Мать ответила:
– Выходи на работу, прерывай отпуск… Только помни, Иван, я Любке простить ничего не могу, ее в упор не вижу.
Дни шли за днями, прибавлялись заметно; после шести часов над Старо-Короткиным уже не густели суслом темно-синие сумерки, уходящие в ночь, и грань между ночью и днем была четкой – светлое и темное. Одним словом, в минуты, когда Иван в положенное время выходил из тракторного гаража после ремонтных работ или постановки трактора на ночную отдышку, было еще достаточно светло, чтобы видеть каждый старо-короткинский дом и домишко, а Дворец культуры возвышался и сиял, словно торос на Оби.
Со вторника на среду, запомнилось, приняв горячий душ, Иван споро одевался, чтобы идти прямо к родному дяде Демьяну играть в карты, как внедрился в бытовку серьезный человек дядя Валентин Колотовкин и, увидев, что Иван один, солидно ударился в рассуждения:
– Ты вот, Иван, к примеру привести, паром от теплости исходишь, а обратно, к примеру, есть народишко, у которого зуб на зуб не попадает. Ннд-а-а! За дверью Любовь Ивановна стоит – для факта! Замерзла, ровно ночной сторож… Входить боится. Говорит, Иван Васильевич побить может. Куда комсомол глядит?
Хороший был мороз, старо-короткинский, так что дубленка в талию да кожаные тесные сапожки не согревали, и Любка дрожала с ног до головы, лязгала зубами, а разглядев Ивана, принялась еще и нарочно демонстрировать окоченелость на грани смертоносного замерзания. Ванюшка это мигом заметил, внес поправочный коэффициент, но определил, что пальцы на ногах могли подмерзнуть. Втолкнул Ненашеву в бытовку, из которой дядя Валентин Колотовкин тут же тихо исчез, словно испарился.
– Ах! – сказала Любка. – Зачем гуманность? Мне лучше умереть… У писателя Мамина-Сибиряка в школьной хрестоматии рассказано, как от мороза легко помирать. Рассказ «Зимовье на Студеной»… Чего? Ну, даю ногу, все равно отморожена, тебя ожидаючи. Чего? Глупости ты спрашиваешь: какая может быть боль, если нога отморожена?…
– Ладно! Врешь ты все… А теперь больно?
– А-а-а-а-а-а! – завопила Любка. – О-о-о-о-о-о!

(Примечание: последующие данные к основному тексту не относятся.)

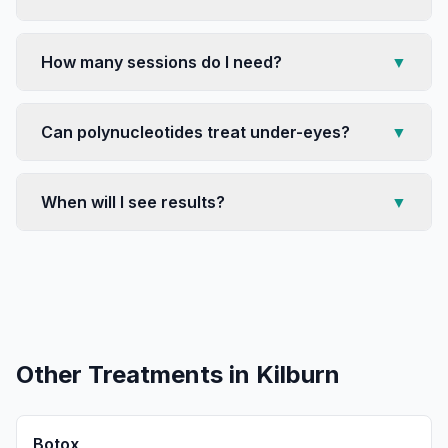
How many sessions do I need?
▼
Can polynucleotides treat under-eyes?
▼
When will I see results?
▼
Other Treatments in
Kilburn
Botox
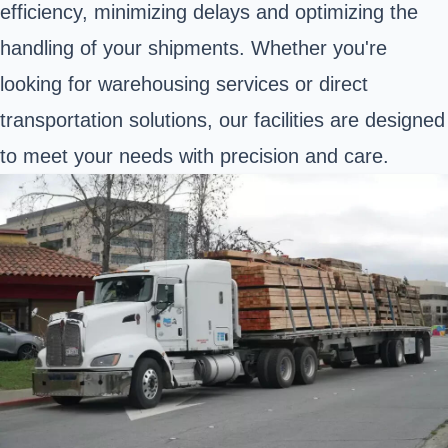
efficiency, minimizing delays and optimizing the
handling of your shipments. Whether you're
looking for warehousing services or direct
transportation solutions, our facilities are designed
to meet your needs with precision and care.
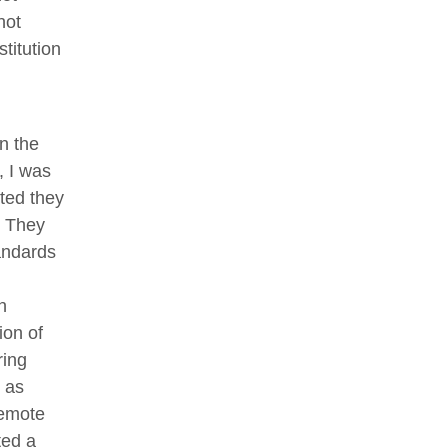
not
stitution
n the
, I was
ted they
. They
andards
n
ion of
ring
 as
remote
ted a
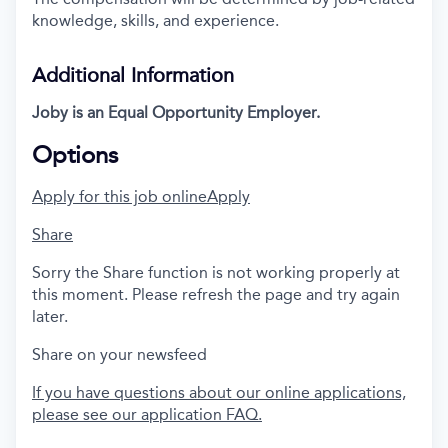
knowledge, skills, and experience.
Additional Information
Joby is an Equal Opportunity Employer.
Options
Apply for this job online
Apply
Share
Sorry the Share function is not working properly at
this moment. Please refresh the page and try again
later.
Share on your newsfeed
If you have questions about our online applications,
please see our application FAQ.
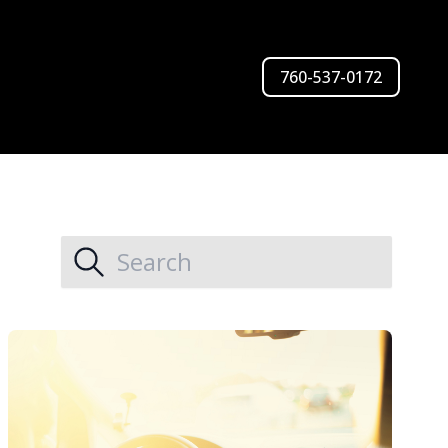
760-537-0172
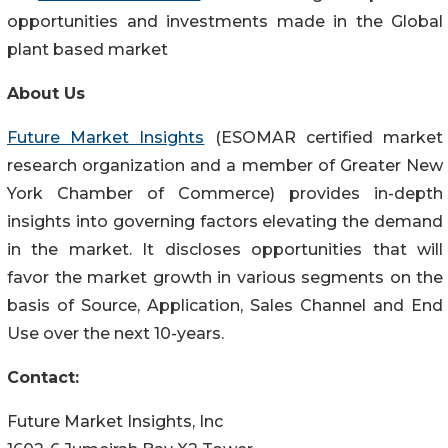
opportunities and investments made in the Global
plant based market
About Us
Future Market Insights
(ESOMAR certified market
research organization and a member of Greater New
York Chamber of Commerce) provides in-depth
insights into governing factors elevating the demand
in the market. It discloses opportunities that will
favor the market growth in various segments on the
basis of Source, Application, Sales Channel and End
Use over the next 10-years.
Contact:
Future Market Insights, Inc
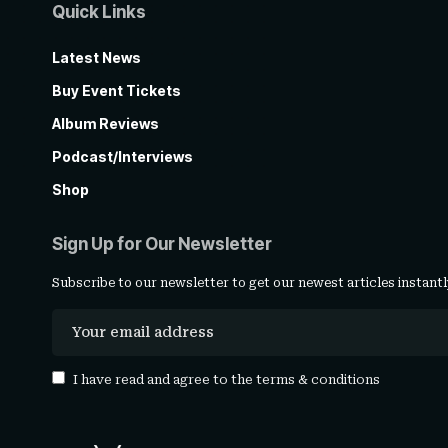
Quick Links
Latest News
Buy Event Tickets
Album Reviews
Podcast/Interviews
Shop
Sign Up for Our Newsletter
Subscribe to our newsletter to get our newest articles instantl
I have read and agree to the
terms & conditions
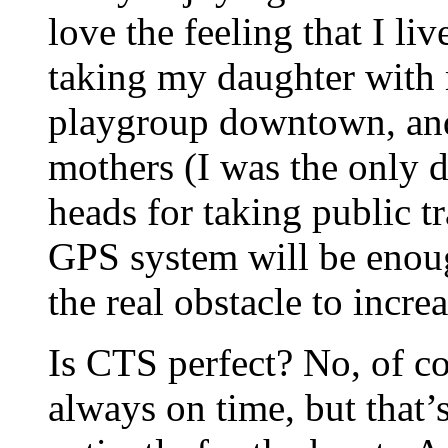
love the feeling that I liv
taking my daughter with 
playgroup downtown, and
mothers (I was the only 
heads for taking public tr
GPS system will be enoug
the real obstacle to incre
Is CTS perfect? No, of co
always on time, but that’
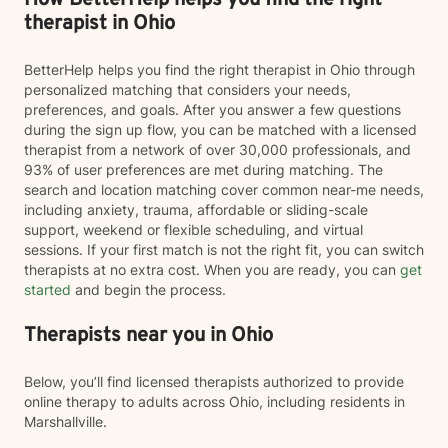
How BetterHelp helps you find the right
therapist in Ohio
BetterHelp helps you find the right therapist in Ohio through
personalized matching that considers your needs,
preferences, and goals. After you answer a few questions
during the sign up flow, you can be matched with a licensed
therapist from a network of over 30,000 professionals, and
93% of user preferences are met during matching. The
search and location matching cover common near-me needs,
including anxiety, trauma, affordable or sliding-scale
support, weekend or flexible scheduling, and virtual
sessions. If your first match is not the right fit, you can switch
therapists at no extra cost. When you are ready, you can
get
started
and begin the process.
Therapists near you in Ohio
Below, you’ll find licensed therapists authorized to provide
online therapy to adults across Ohio, including residents in
Marshallville.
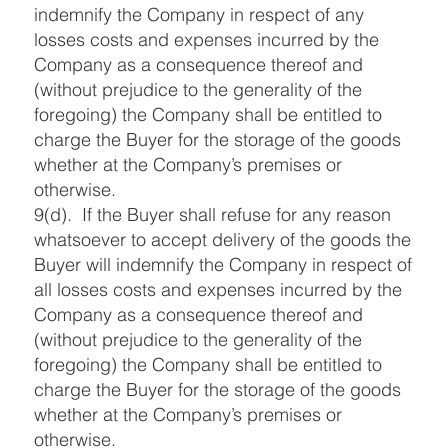
indemnify the Company in respect of any
losses costs and expenses incurred by the
Company as a consequence thereof and
(without prejudice to the generality of the
foregoing) the Company shall be entitled to
charge the Buyer for the storage of the goods
whether at the Company’s premises or
otherwise.
9(d). If the Buyer shall refuse for any reason
whatsoever to accept delivery of the goods the
Buyer will indemnify the Company in respect of
all losses costs and expenses incurred by the
Company as a consequence thereof and
(without prejudice to the generality of the
foregoing) the Company shall be entitled to
charge the Buyer for the storage of the goods
whether at the Company’s premises or
otherwise.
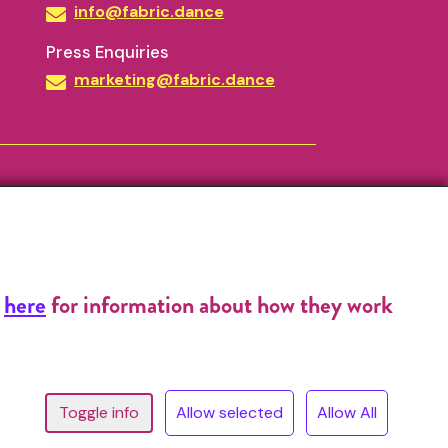
info@fabric.dance
Press Enquiries
marketing@fabric.dance
k
here
for information about how they work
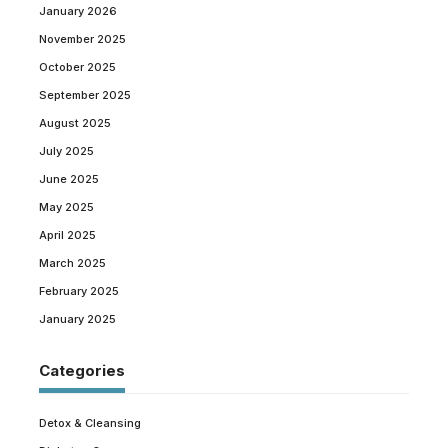
January 2026
November 2025
October 2025
September 2025
August 2025
July 2025
June 2025
May 2025
April 2025
March 2025
February 2025
January 2025
Categories
Detox & Cleansing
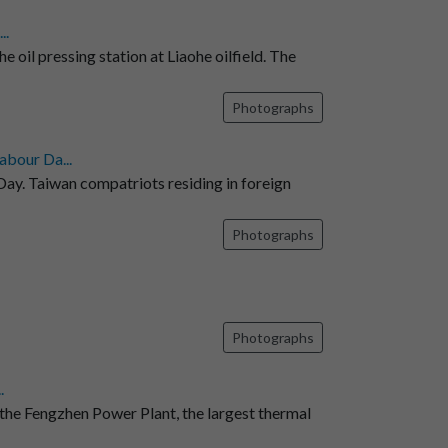
..
e oil pressing station at Liaohe oilfield. The
Photographs
abour Da...
ay. Taiwan compatriots residing in foreign
Photographs
Photographs
.
 the Fengzhen Power Plant, the largest thermal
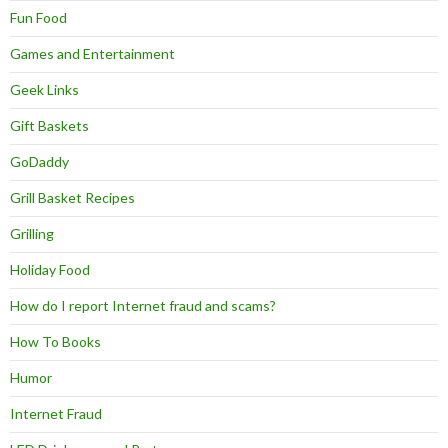
Fun Food
Games and Entertainment
Geek Links
Gift Baskets
GoDaddy
Grill Basket Recipes
Grilling
Holiday Food
How do I report Internet fraud and scams?
How To Books
Humor
Internet Fraud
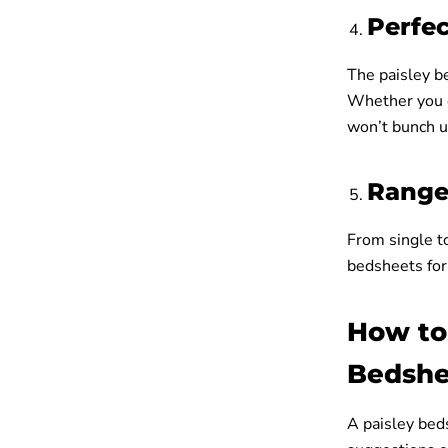
Perfec
The paisley be
Whether you ch
won’t bunch u
Range 
From single to
bedsheets for 
How to
Bedshe
A paisley bed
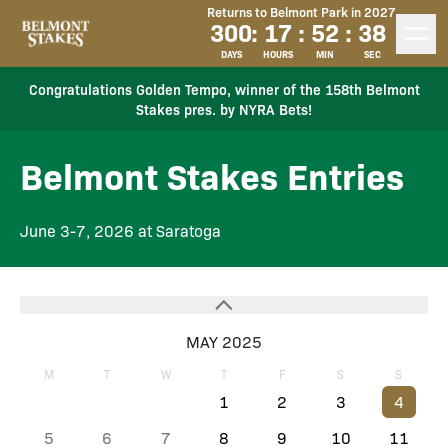
Returns to Belmont Park in 2027
300
:
17
:
52
:
38
DAYS
HOURS
MIN
SEC
Congratulations Golden Tempo, winner of the 158th Belmont
Stakes pres. by NYRA Bets!
Belmont Stakes Entries
June 3-7, 2026 at Saratoga
MAY 2025
M
T
W
T
F
S
S
1
2
3
4
5
6
7
8
9
10
11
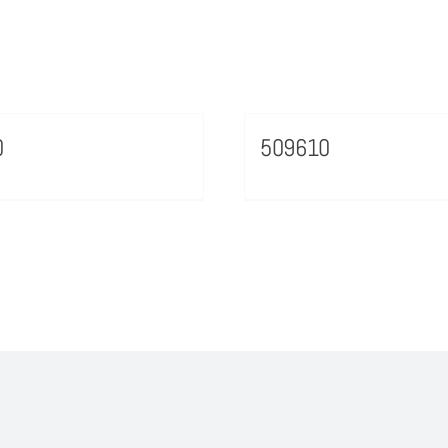
0
509610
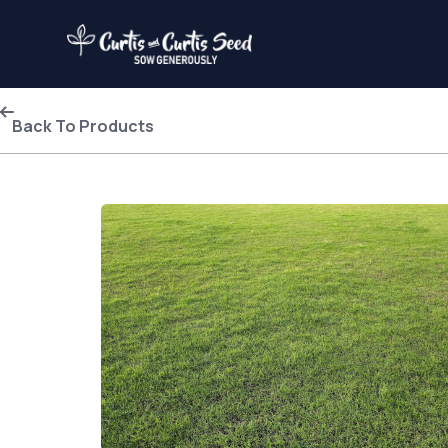
Back To Products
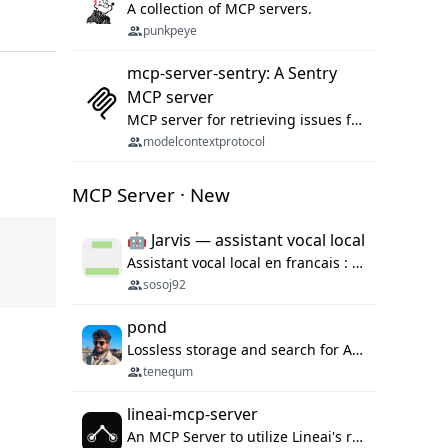
A collection of MCP servers.
punkpeye
mcp-server-sentry: A Sentry
MCP server
MCP server for retrieving issues from sentry.io
modelcontextprotocol
MCP Server · New
🤖 Jarvis — assistant vocal local
Assistant vocal local en francais : Claude ou Ollama (offline), domotique Hue, OBS, agenda, navigateur, appels Twilio, serveur MCP. Python.
sosoj92
pond
Lossless storage and search for AI agent sessions, across every agentic client.
tenequm
lineai-mcp-server
An MCP Server to utilize Lineai's rich software dependency data in your AI programming assistant.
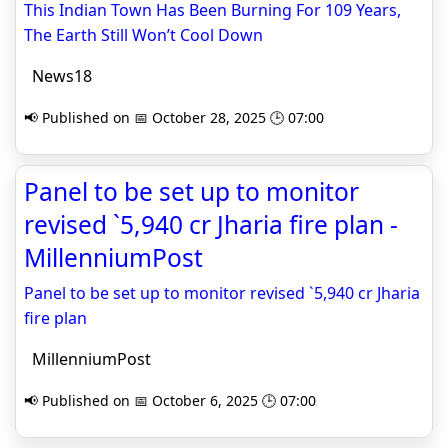
This Indian Town Has Been Burning For 109 Years,
The Earth Still Won’t Cool Down
News18
📢 Published on 📅 October 28, 2025 🕒 07:00
Panel to be set up to monitor
revised `5,940 cr Jharia fire plan -
MillenniumPost
Panel to be set up to monitor revised `5,940 cr Jharia
fire plan
MillenniumPost
📢 Published on 📅 October 6, 2025 🕒 07:00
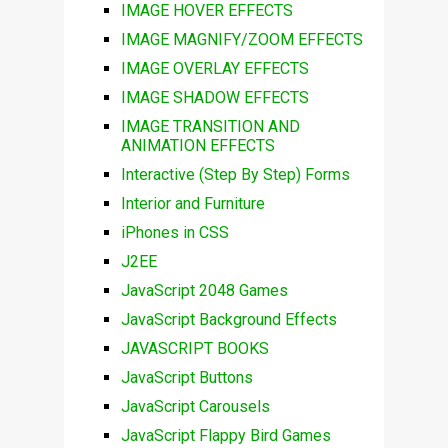
IMAGE HOVER EFFECTS
IMAGE MAGNIFY/ZOOM EFFECTS
IMAGE OVERLAY EFFECTS
IMAGE SHADOW EFFECTS
IMAGE TRANSITION AND
ANIMATION EFFECTS
Interactive (Step By Step) Forms
Interior and Furniture
iPhones in CSS
J2EE
JavaScript 2048 Games
JavaScript Background Effects
JAVASCRIPT BOOKS
JavaScript Buttons
JavaScript Carousels
JavaScript Flappy Bird Games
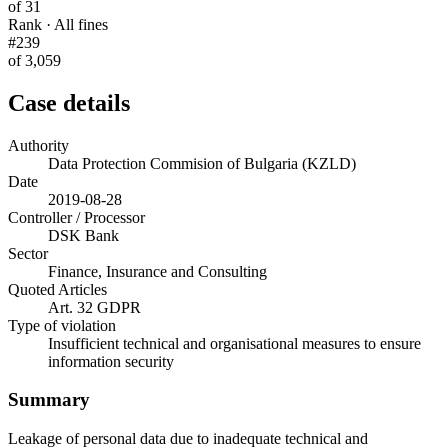
of 31
Rank · All fines
#239
of 3,059
Case details
Authority
Data Protection Commision of Bulgaria (KZLD)
Date
2019-08-28
Controller / Processor
DSK Bank
Sector
Finance, Insurance and Consulting
Quoted Articles
Art. 32 GDPR
Type of violation
Insufficient technical and organisational measures to ensure
information security
Summary
Leakage of personal data due to inadequate technical and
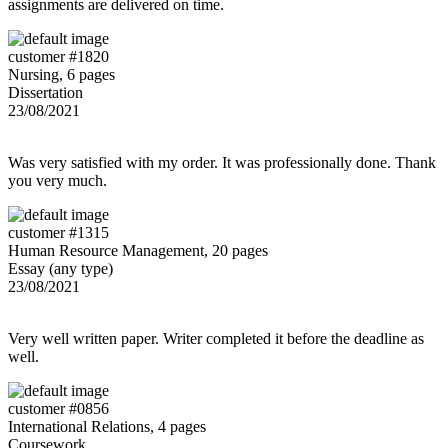
assignments are delivered on time.
customer #1820
Nursing, 6 pages
Dissertation
23/08/2021
Was very satisfied with my order. It was professionally done. Thank
you very much.
customer #1315
Human Resource Management, 20 pages
Essay (any type)
23/08/2021
Very well written paper. Writer completed it before the deadline as
well.
customer #0856
International Relations, 4 pages
Coursework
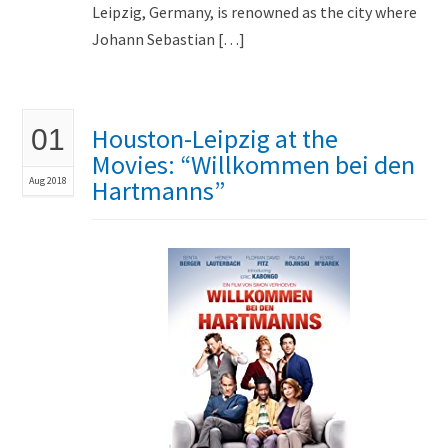
Leipzig, Germany, is renowned as the city where
Johann Sebastian […]
Houston-Leipzig at the
01
Movies: “Willkommen bei den
Aug 2018
Hartmanns”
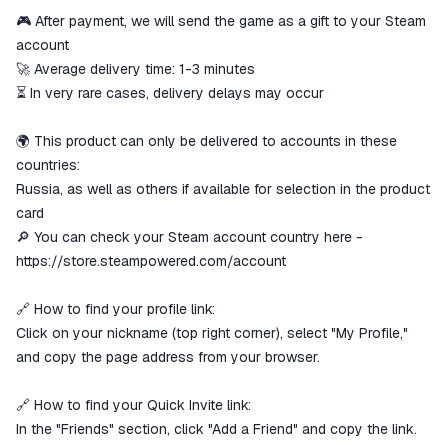
🎮 After payment, we will send the game as a gift to your Steam
The money is reserved in the
ggsel account
account
We will refund your payment if the
🚀 Average delivery time: 1-3 minutes
goods are not received or do not
⏳ In very rare cases, delivery delays may occur
match the description
🌍 This product can only be delivered to accounts in these
countries:
Russia, as well as others if available for selection in the product
card
🔎 You can check your Steam account country here -
https://store.steampowered.com/account
🔗 How to find your profile link:
Click on your nickname (top right corner), select "My Profile,"
and copy the page address from your browser.
🔗 How to find your Quick Invite link:
In the "Friends" section, click "Add a Friend" and copy the link.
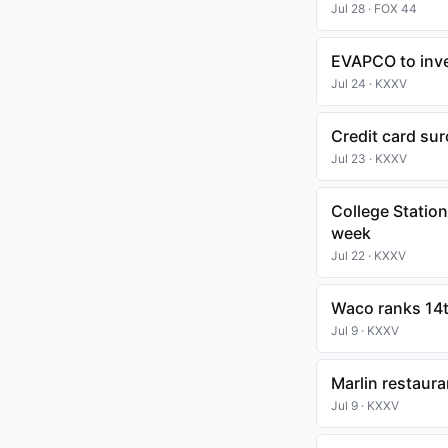
Jul 28 · FOX 44
EVAPCO to inves
Jul 24 · KXXV
Credit card su
Jul 23 · KXXV
College Statio
week
Jul 22 · KXXV
Waco ranks 14th
Jul 9 · KXXV
Marlin restaura
Jul 9 · KXXV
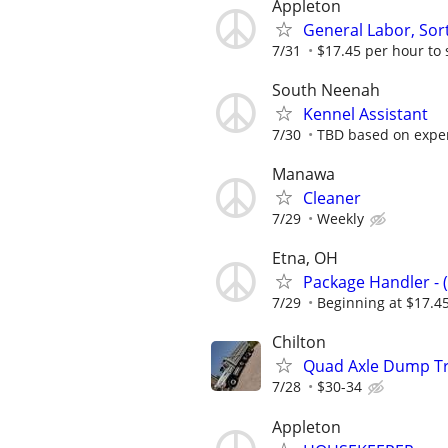
Appleton
General Labor, Sort
7/31
$17.45 per hour to 
South Neenah
Kennel Assistant
7/30
TBD based on expe
Manawa
Cleaner
7/29
Weekly
Etna, OH
Package Handler - 
7/29
Beginning at $17.4
Chilton
Quad Axle Dump Tr
7/28
$30-34
Appleton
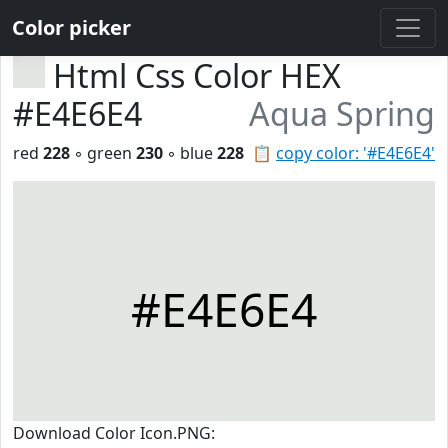
Color picker
Html Css Color HEX
#E4E6E4
Aqua Spring
red
228
◦ green
230
◦ blue
228
📋
copy color: '#E4E6E4'
#E4E6E4
Download Color Icon.PNG:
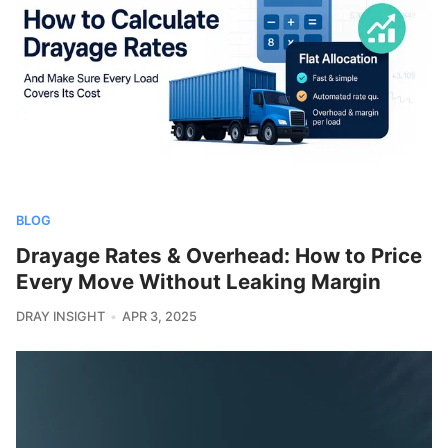
BLOG
Drayage Rates & Overhead: How to Price
Every Move Without Leaking Margin
DRAY INSIGHT
APR 3, 2025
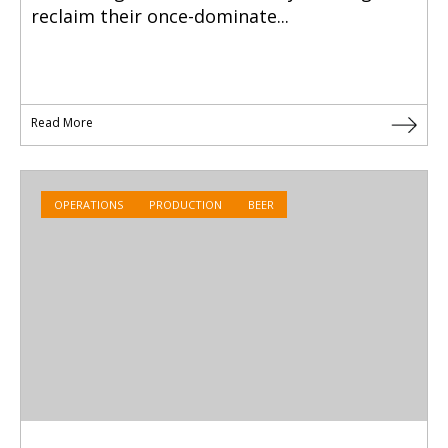
reclaim their once-dominate...
Read More
OPERATIONS
PRODUCTION
BEER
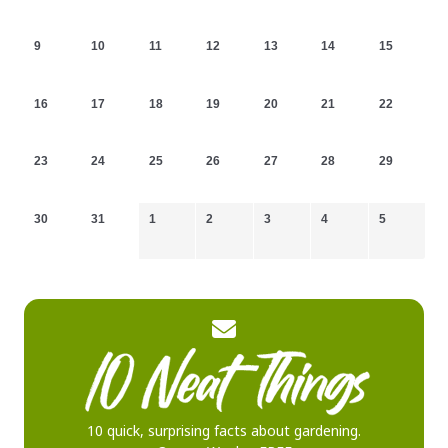
9
10
11
12
13
14
15
16
17
18
19
20
21
22
23
24
25
26
27
28
29
30
31
1
2
3
4
5
10 quick, surprising facts about gardening.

Пошли они, естественно, вместе к центру деревни, где стояли дома Мурзиных и Ненашевых – коренных жителей, самых первых, первее нету, и по дороге, хочешь не хочешь, беседовали о ерунде: скоро ли отпустят морозы или как работается Любке на посту рассыльной-учетчицы при председателе Якове Михайловиче. Чем ближе к деревне подходили они, тем длиннее делались паузы, а когда осталось полкилометра до центра, Любка замолчала совсем. Иван молчание поддержал охотно и шагал весело. Вскоре Любка, однако, сказала:
– Глупо и пошло мы себя ведем, Иван! Глупо и трусливо. Любим друг друга; я мужа выгнала, от тебя жена ушла; а живем порознь и даже встретиться боимся. – Она замедлила ход. – Ну я дура, многого не понимаю, но ты-то, ты-то! Почему мы сейчас должны по разным домам расходиться? Я в любом жить согласна, лишь бы вместе. Правда… Ой, Вань, в твоем доме трудно мне будет с тетей Пашей! Но и она отойдет, как я сына рожу Ивана, большеголовенького такого…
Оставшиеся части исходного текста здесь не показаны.